Pressure-head equivalence: 1 kg per square metre corresponds to how many millimetres of water column?

Difficulty: Easy

Correct Answer: 1

Explanation:


Introduction / Context:
Engineering pressure units are often interconverted between force/area (or weight/area) and a fluid head such as millimetres of water column. Being fluent with this conversion helps in calibrating manometers, specifying blower performance, and reading differential pressure indicators.


Given Data / Assumptions:

  • Quantity given: 1 kg/m^2, interpreted as weight per unit area.
  • Standard gravity: g ≈ 9.80665 m/s^2.
  • Density of water near room temperature: rho ≈ 1000 kg/m^3.
  • Definition: 1 mm H2O is the hydrostatic pressure from a 1 mm water column.


Concept / Approach:
Convert weight per area into pascals, then compare with the pressure represented by 1 mm of water head. Hydrostatic relation: P = rho * g * h. Also, 1 kg/m^2 corresponds to P = g N/m^2 because 1 kg of mass under gravity exerts g newtons of weight.


Step-by-Step Solution:
Compute pressure from 1 kg/m^2: P = 1 * g ≈ 9.80665 Pa.Pressure from 1 mm H2O: P_mm = rho * g * h = 1000 * 9.80665 * 0.001 = 9.80665 Pa.Therefore, 1 kg/m^2 equals exactly the pressure of 1 mm of water column (at standard conditions).

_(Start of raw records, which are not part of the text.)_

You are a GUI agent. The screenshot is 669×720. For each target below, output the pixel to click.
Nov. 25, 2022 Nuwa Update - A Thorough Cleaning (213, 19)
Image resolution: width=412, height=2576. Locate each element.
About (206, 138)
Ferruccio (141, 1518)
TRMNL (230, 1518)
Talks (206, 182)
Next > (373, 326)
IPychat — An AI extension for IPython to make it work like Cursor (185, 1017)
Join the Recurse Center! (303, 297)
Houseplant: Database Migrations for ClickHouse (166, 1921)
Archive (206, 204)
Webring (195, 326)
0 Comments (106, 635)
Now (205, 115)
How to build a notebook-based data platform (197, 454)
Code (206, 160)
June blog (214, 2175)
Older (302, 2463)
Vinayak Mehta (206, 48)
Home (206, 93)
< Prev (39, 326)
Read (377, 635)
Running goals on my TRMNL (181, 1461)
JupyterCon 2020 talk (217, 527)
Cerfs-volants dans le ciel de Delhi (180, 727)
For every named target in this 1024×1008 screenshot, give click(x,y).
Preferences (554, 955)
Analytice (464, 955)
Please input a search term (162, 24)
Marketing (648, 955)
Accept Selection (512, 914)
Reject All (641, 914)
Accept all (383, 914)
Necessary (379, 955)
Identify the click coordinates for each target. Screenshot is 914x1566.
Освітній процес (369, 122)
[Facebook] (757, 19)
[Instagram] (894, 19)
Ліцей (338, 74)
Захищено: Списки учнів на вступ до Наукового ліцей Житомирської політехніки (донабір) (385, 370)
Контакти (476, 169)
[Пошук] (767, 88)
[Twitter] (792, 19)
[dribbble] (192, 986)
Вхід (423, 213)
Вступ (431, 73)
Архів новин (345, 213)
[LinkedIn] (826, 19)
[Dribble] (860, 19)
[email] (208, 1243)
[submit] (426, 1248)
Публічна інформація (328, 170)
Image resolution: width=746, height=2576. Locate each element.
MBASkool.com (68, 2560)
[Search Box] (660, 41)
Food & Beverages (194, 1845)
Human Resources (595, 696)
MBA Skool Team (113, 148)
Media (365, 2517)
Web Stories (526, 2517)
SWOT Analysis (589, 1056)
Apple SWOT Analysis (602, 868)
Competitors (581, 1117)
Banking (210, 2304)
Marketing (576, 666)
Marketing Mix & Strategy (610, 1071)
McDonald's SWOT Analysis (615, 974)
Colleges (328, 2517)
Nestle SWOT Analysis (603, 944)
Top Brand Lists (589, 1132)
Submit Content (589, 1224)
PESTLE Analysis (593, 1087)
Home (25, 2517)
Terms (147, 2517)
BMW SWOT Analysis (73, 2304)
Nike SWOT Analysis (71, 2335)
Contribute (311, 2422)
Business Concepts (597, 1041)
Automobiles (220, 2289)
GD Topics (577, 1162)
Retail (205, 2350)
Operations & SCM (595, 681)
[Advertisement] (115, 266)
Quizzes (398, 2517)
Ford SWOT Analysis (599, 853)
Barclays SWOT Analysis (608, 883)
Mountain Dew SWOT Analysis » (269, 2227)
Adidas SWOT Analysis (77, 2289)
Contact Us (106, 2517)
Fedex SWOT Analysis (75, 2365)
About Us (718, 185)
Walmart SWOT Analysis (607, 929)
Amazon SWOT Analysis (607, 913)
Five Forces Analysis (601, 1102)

Verification / Alternative check:
Dimensional check confirms both are pressures in pascals and numerically identical using standard gravity and water density.


Why Other Options Are Wrong:
10, 100, and 1000 mm H2O would be 10×, 100×, and 1000× larger pressures; 0.1 is 10× too small.


Common Pitfalls:
Confusing kilogram-force with kilogram of mass; forgetting to include g; using centimetres of water instead of millimetres.